The Gallery benefited from other substantial acquisitions in the
17th century, notably that of the wife of Ferdinando II de Medici,
Vittoria della Rovere, whose dowry contained the immense patrimony
of her grandfather, Federico the Duke of Urbino, which included
precious works by both Raphael and Titian. Another important acquisition
that enriched the Medici collections was Cardinal Leopold’s
bequest to his nephew Cosmo III de Medici, who built new rooms in
order to accommodate it, and constructed a new and more monumental
entrance to the Uffizi.
Cosimo III’s daughter Anna Marie Ludovica, the last of the
Medici and the widow of the Elector Palatine, added works by German
and Flemish masters. Anna Maria died in 1737, but prior to her death
she bequeathed, through a testament known as the family pact, that
all of the art treasures gathered by the powerful dynasty would
forever belong to the city of Florence and that they would be at
the disposal of visitors from the entire world. Thanks to this testament,
it was possible to recover many of the works of art stolen during
World War II and also during the Napoleonic era, even though,
unfortunately, many masterpieces remain in France.
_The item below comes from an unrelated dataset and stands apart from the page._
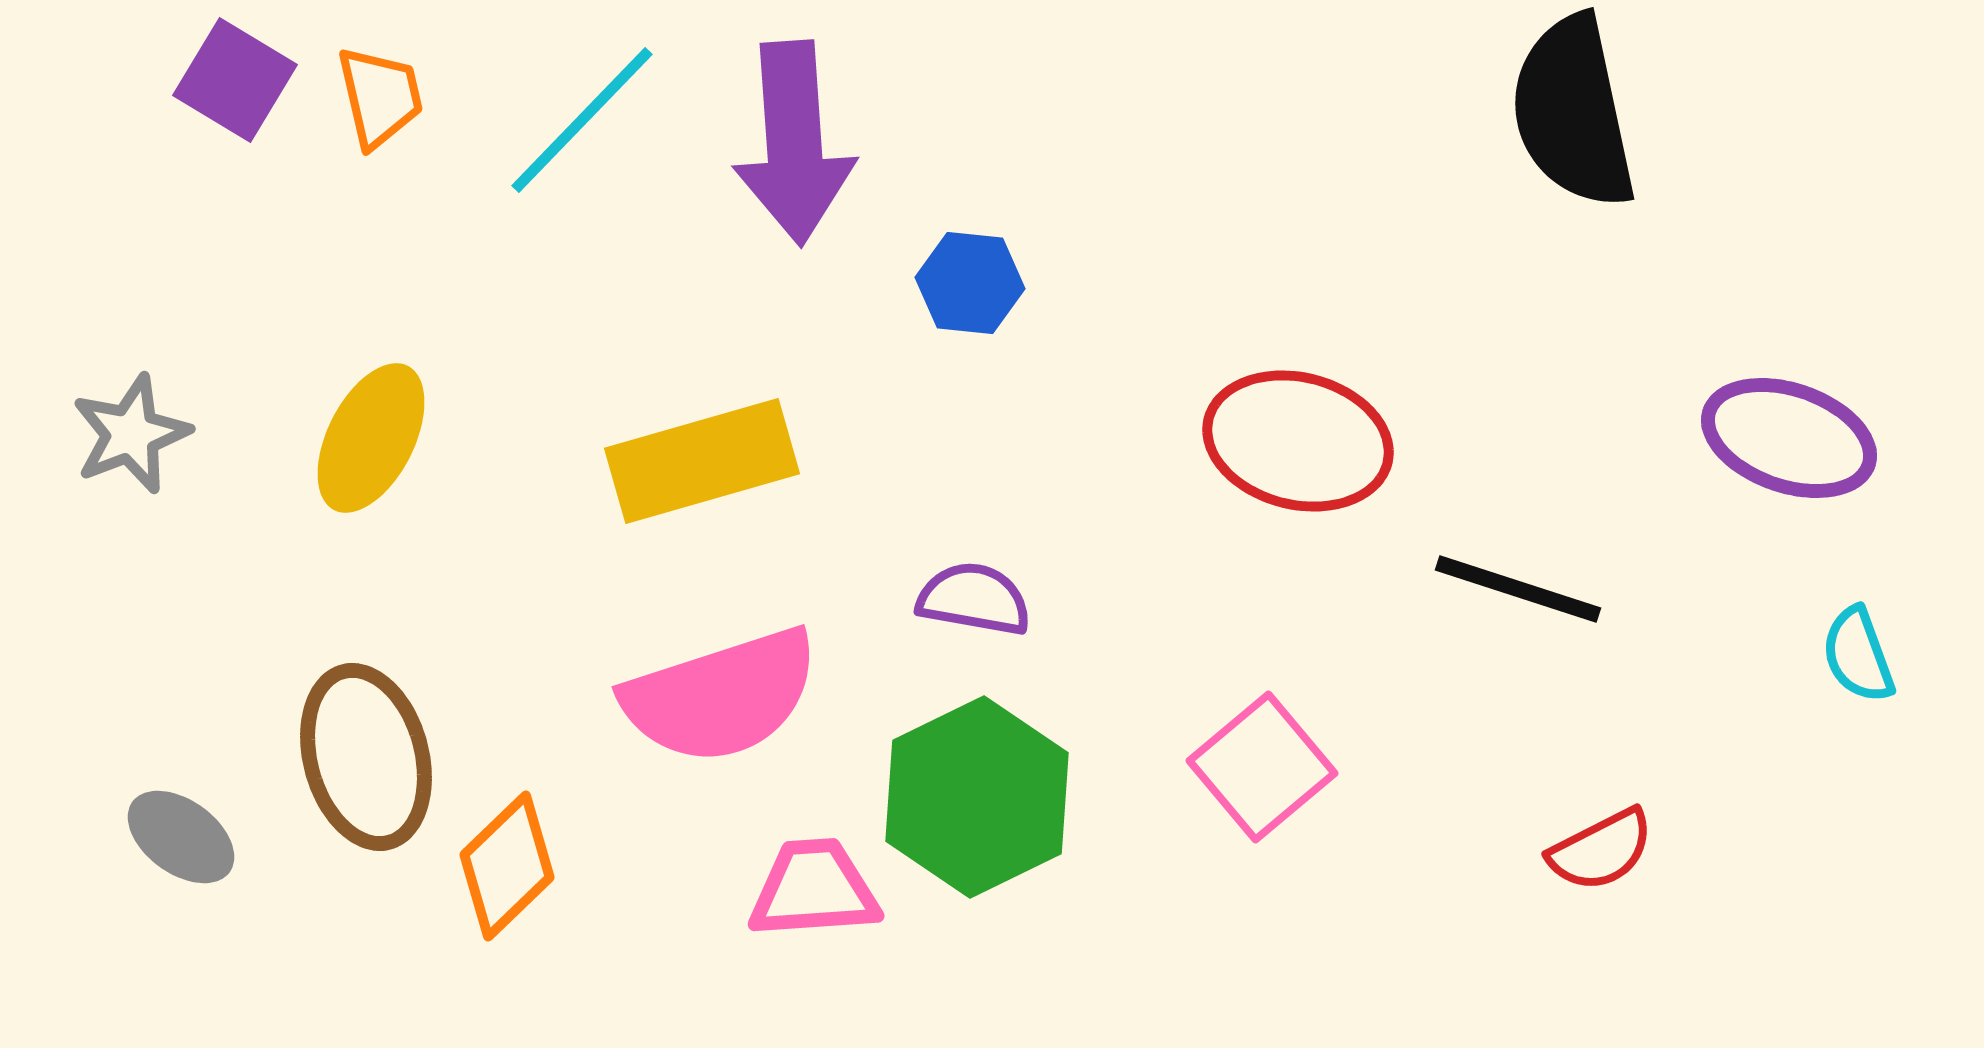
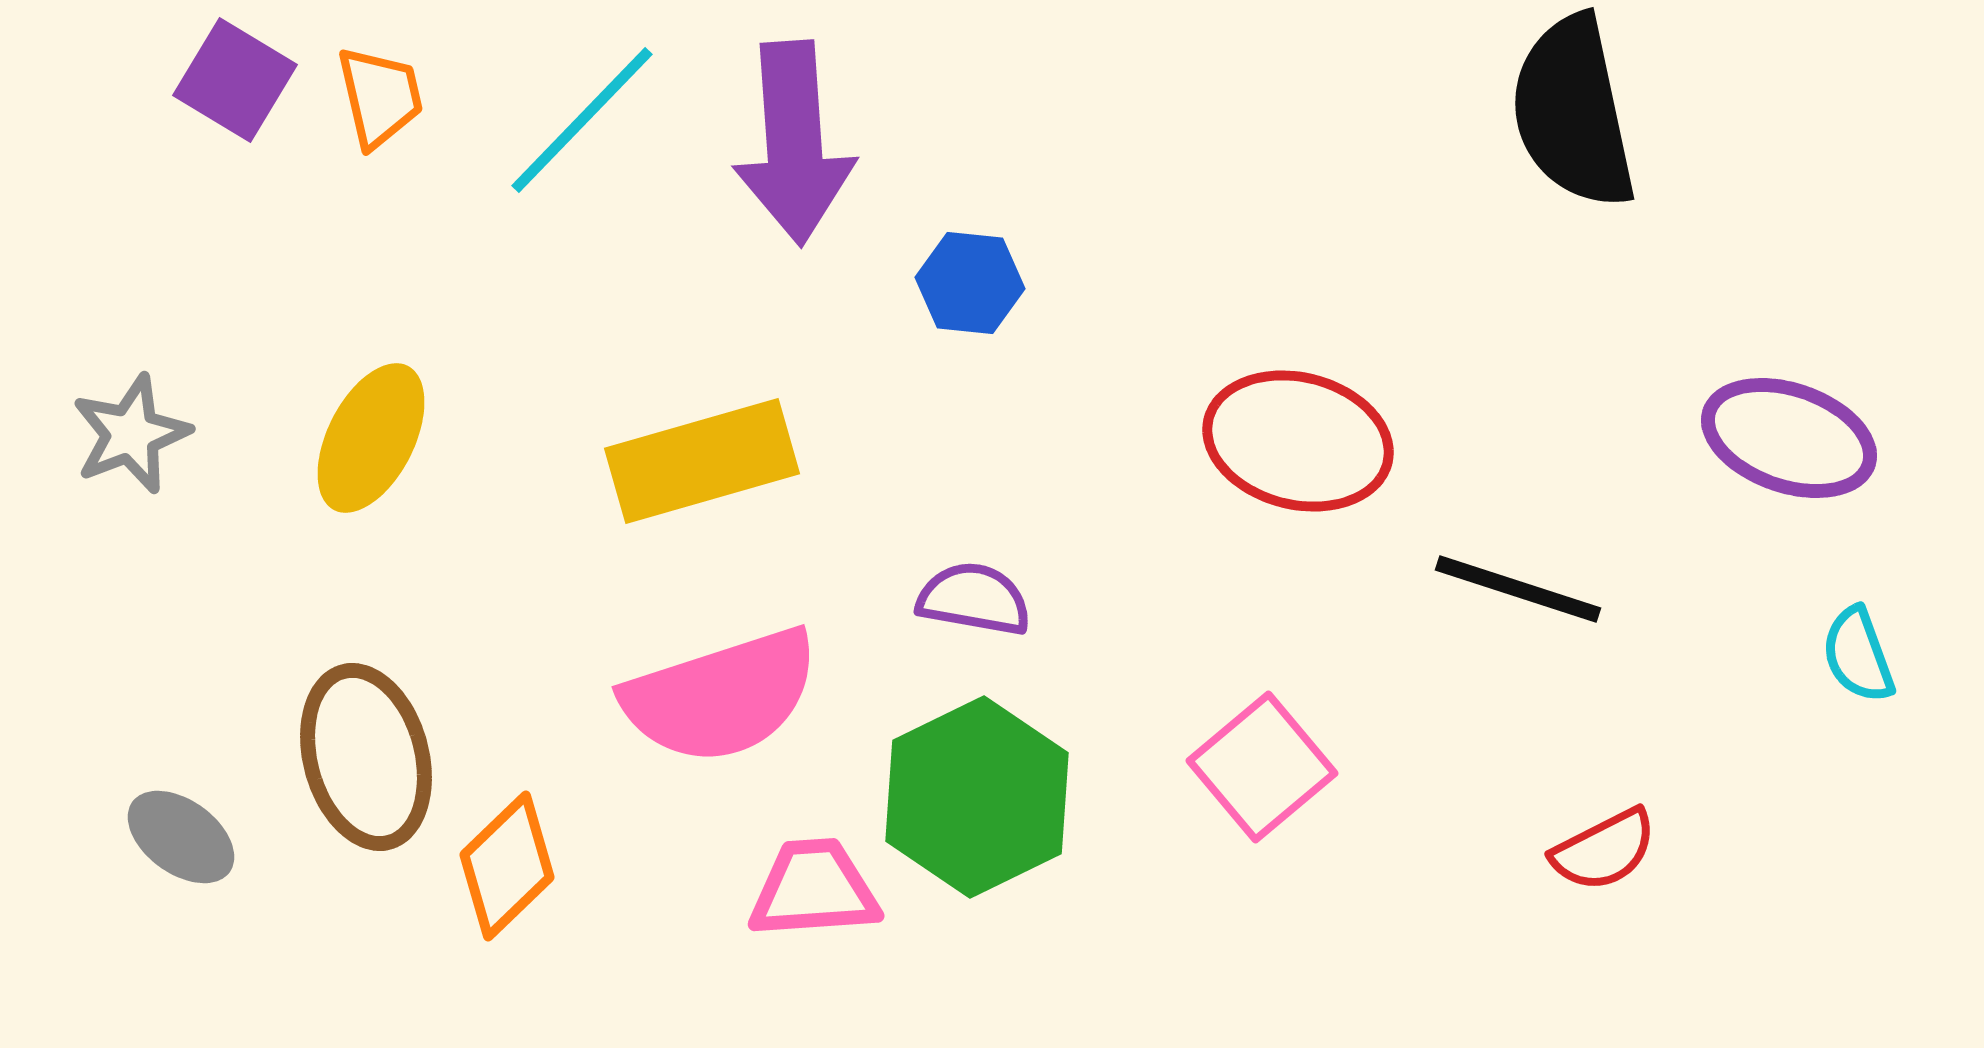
red semicircle: moved 3 px right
This is the single busiest building in Italy, hosting over one
and a half million visitors a year, so you can anticipate long lines,
or queues, on most days except for the dead of winter. Advance ticket
sales are available and it is strongly recommended that they be purchased. The time difference between the advanced ticket line and the
regular line can be as much as three hours, depending on the day.